Abortion Industry’s Latest Strategy Dismissed in Virginia Lawsuit

Mary E. Harned, J.D.  

Last week, a federal court held that a lawsuit challenging multiple pro-life laws in Virginia may proceed. However, the court rightfully dismissed the plaintiffs’ “cumulative undue burden” claim—the centerpiece of the abortion industry’s latest strategy to undermine laws written to protect unborn children and their mothers.

 

While it is common for abortion providers to challenge pro-life laws shortly after they are enacted, in Falls Church Medical Center v. Oliver, five Virginia abortion providers[i] are challenging multiple laws and regulations enacted by the state over the course of four decades. The plaintiffs are challenging the provisions individually and collectively as a “regulatory regimen” which they argue poses a “substantial obstacle to the provision of abortion services, in violation of the Fourteenth Amendment to the United States Constitution.”

 

This broad claim, styled “Substantive Due Process – Cumulative Burden,” alleges that the collective effect of the regulations and laws imposes an undue burden on a woman’s abortion right. A single successful lawsuit based on this theory could invalidate virtually every protection for unborn children and their mothers enacted in a state.

 

While abortion advocates have filed similar lawsuits in several other states, all in the early stages of litigation, the Eastern District of Virginia is the first court to dismiss the cumulative undue burden claim. Judge Henry E. Hudson wrote that the claim “appears to articulate a theory of proof as opposed to a substantive claim.” He explains:

 

[The claim] urges the Court to assess the collective burden imposed by statutes and regulations at issue in the other counts in determining whether they pose a substantial obstacle to the fundamental right to choose abortion before viability. . . . [t]his type of freestanding, collective claim is unfamiliar to abortion jurisprudence.

 

In dismissing the claim, the court concluded that while plaintiffs are “free to argue the collective impact of the statutes and regulations at issue as they affect the burden imposed by each claim,” the “cumulative burden” will not be considered a separate claim for relief.

 

While the court’s dismissal of this claim is good news, a long road remains for the State of Virginia. The Plaintiffs are seeking to enjoin:

 

  • The regulation of medical facilities that provide five or more first-trimester abortions in a month as a type of hospital (Va. Code Ann. 32.1-127(B)(1));

 

  • The requirement that second-trimester abortions be performed in licensed hospitals (Va. Code Ann. § 18.2-73);

 

  • The requirement that only physicians perform abortions (Va. Code Ann. § 18.2-72);

 

  • Criminal and civil penalties for failure to comply with federal and local laws and regulations (Va.

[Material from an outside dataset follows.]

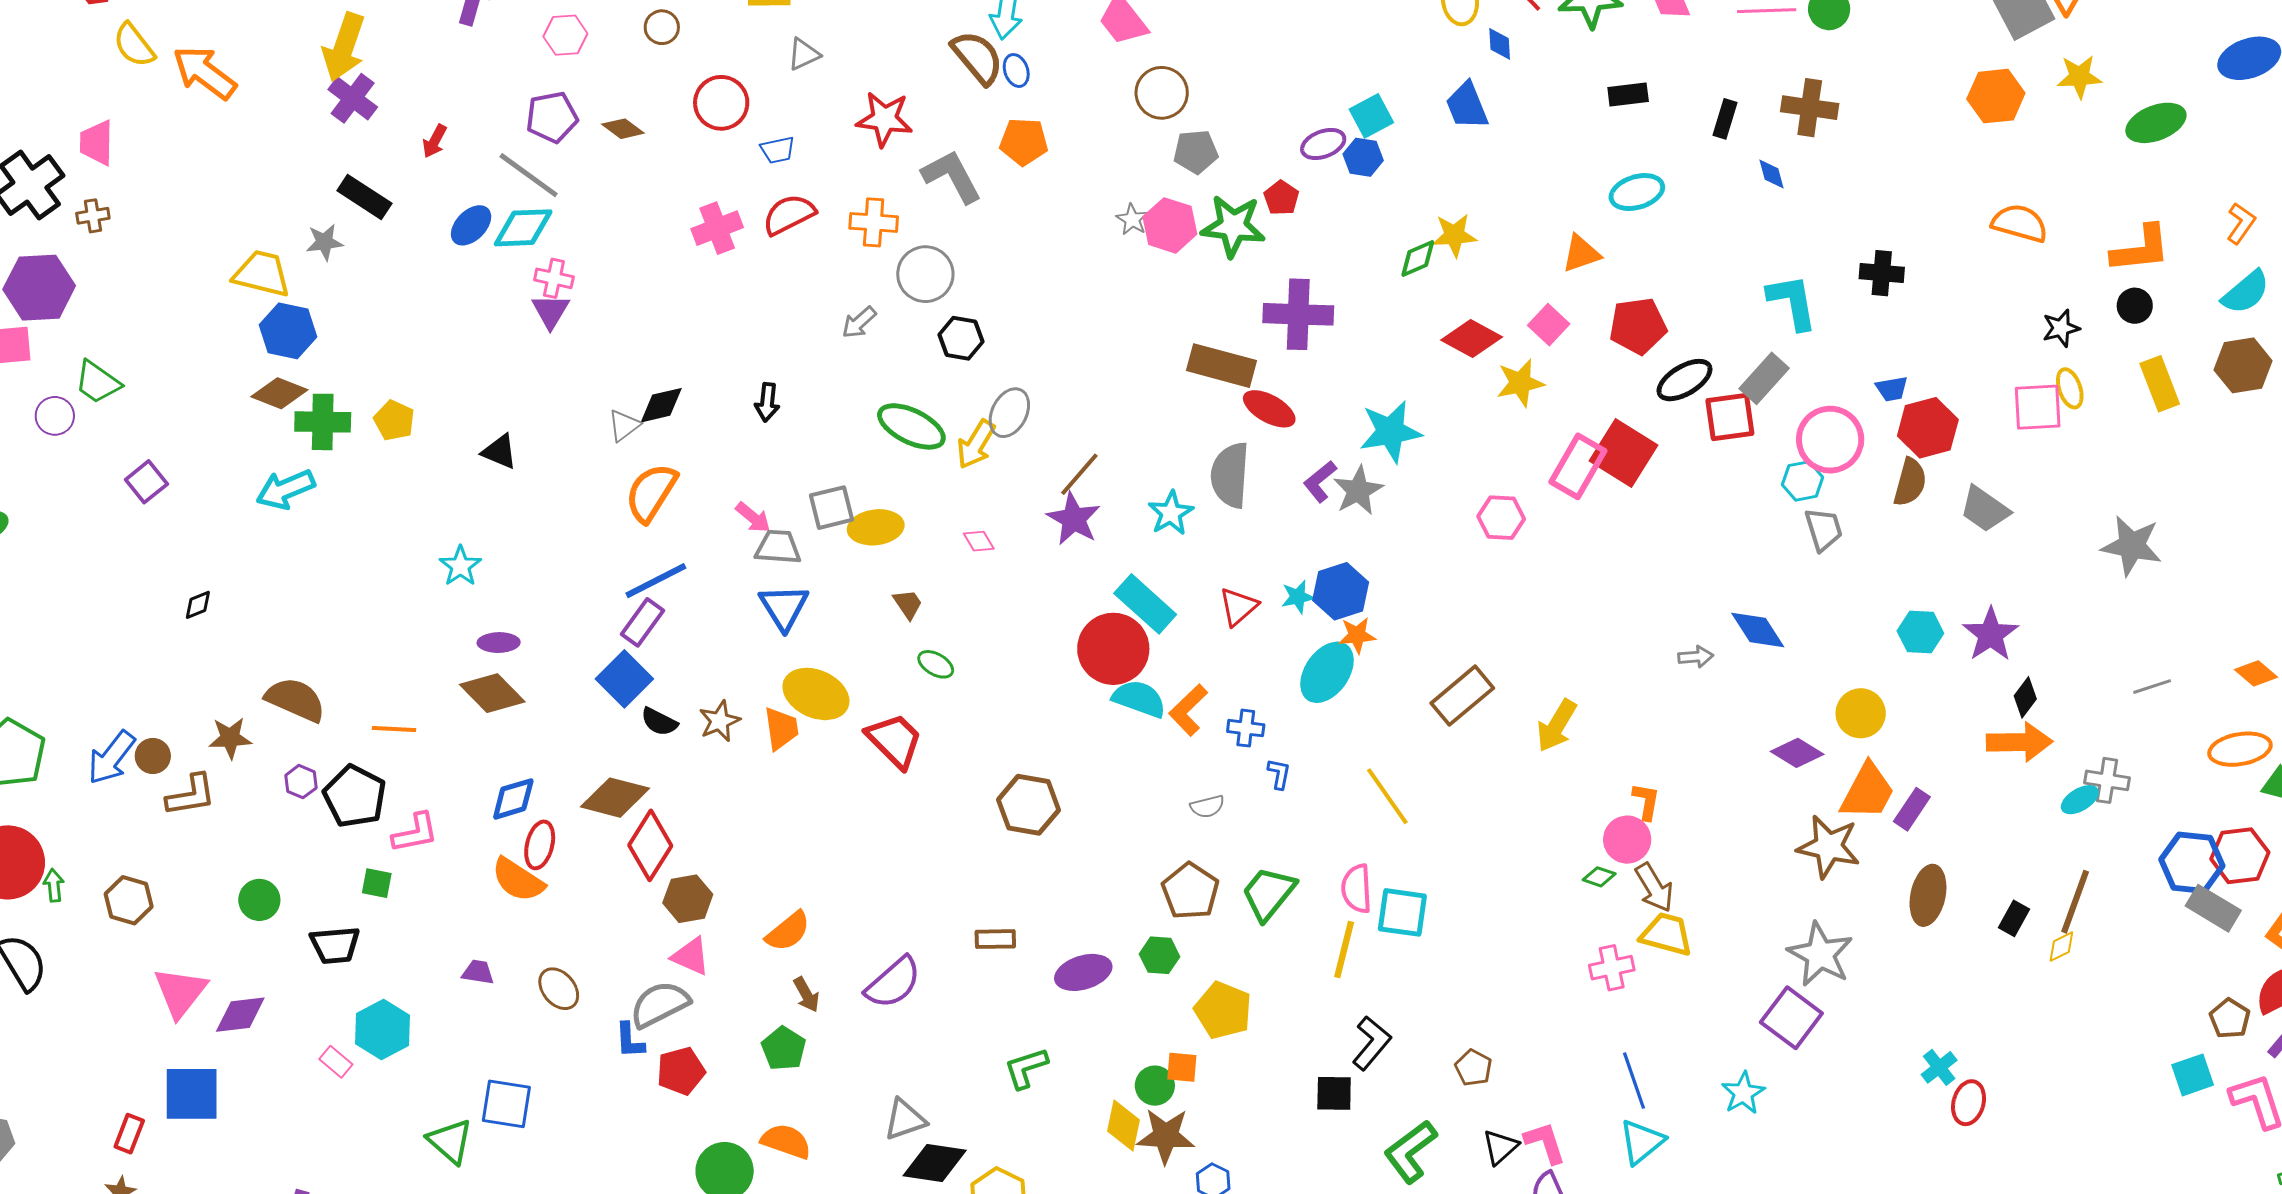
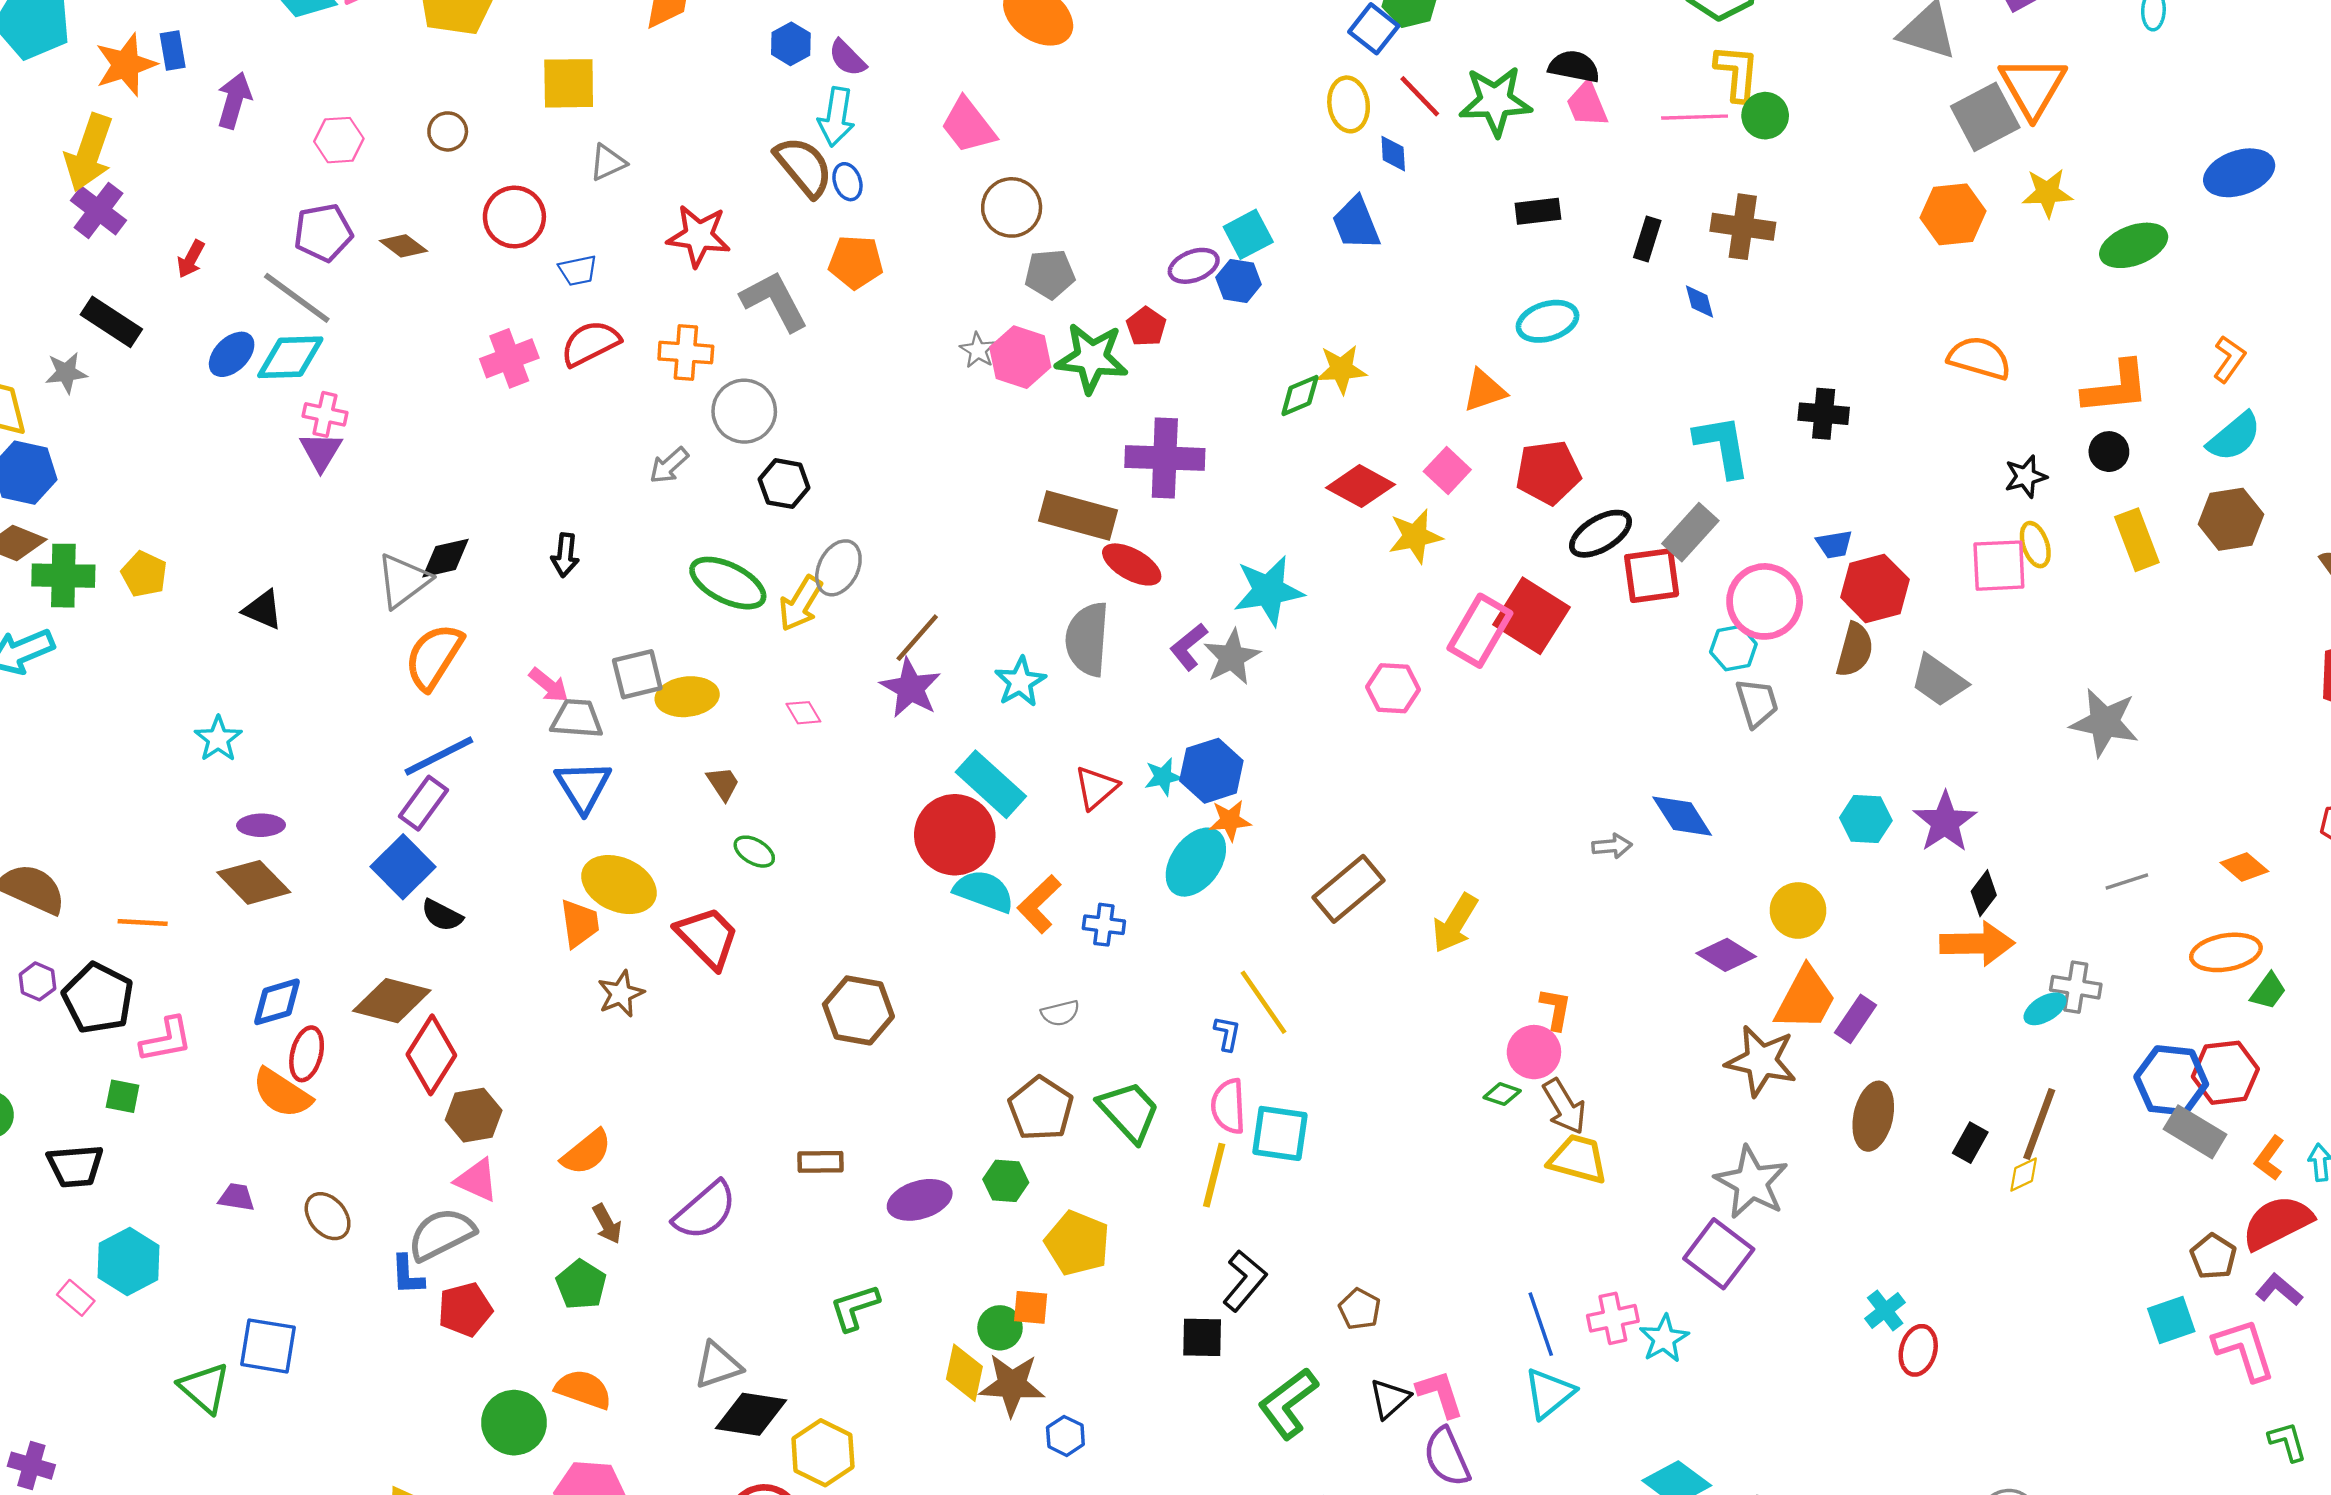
gray triangle: (624, 425) -> (403, 581), size x1.5
brown star: (720, 721) -> (621, 994), moved
blue L-shape: (1279, 774) -> (1227, 1033), moved
green trapezoid: (1269, 893) -> (1129, 1111), turned 98
pink cross: (1612, 968) -> (1613, 1318), moved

Code Ann. § 18.2-71); and

 

  • Informed consent and reflection requirements prior to abortion, with the offer to view an ultrasound and hear fetal heart tones.

 

The court noted that two of the challenged provisions—the second-trimester hospital requirement and the physician-only requirement—are well established in U.S. Supreme Court precedent as facially constitutional provisions. The plaintiffs are therefore not permitted to challenge the facial constitutionality of these laws, but may challenge how the laws are applied to them.

 

The parties will now resume the lengthy discovery process.

 


 

[i] Falls Church Medical Center, LLC; Whole Woman’s Health Alliance; All Women’s Richmond, Inc.; Virginia League for Planned Parenthood; and Dr. Jane Doe.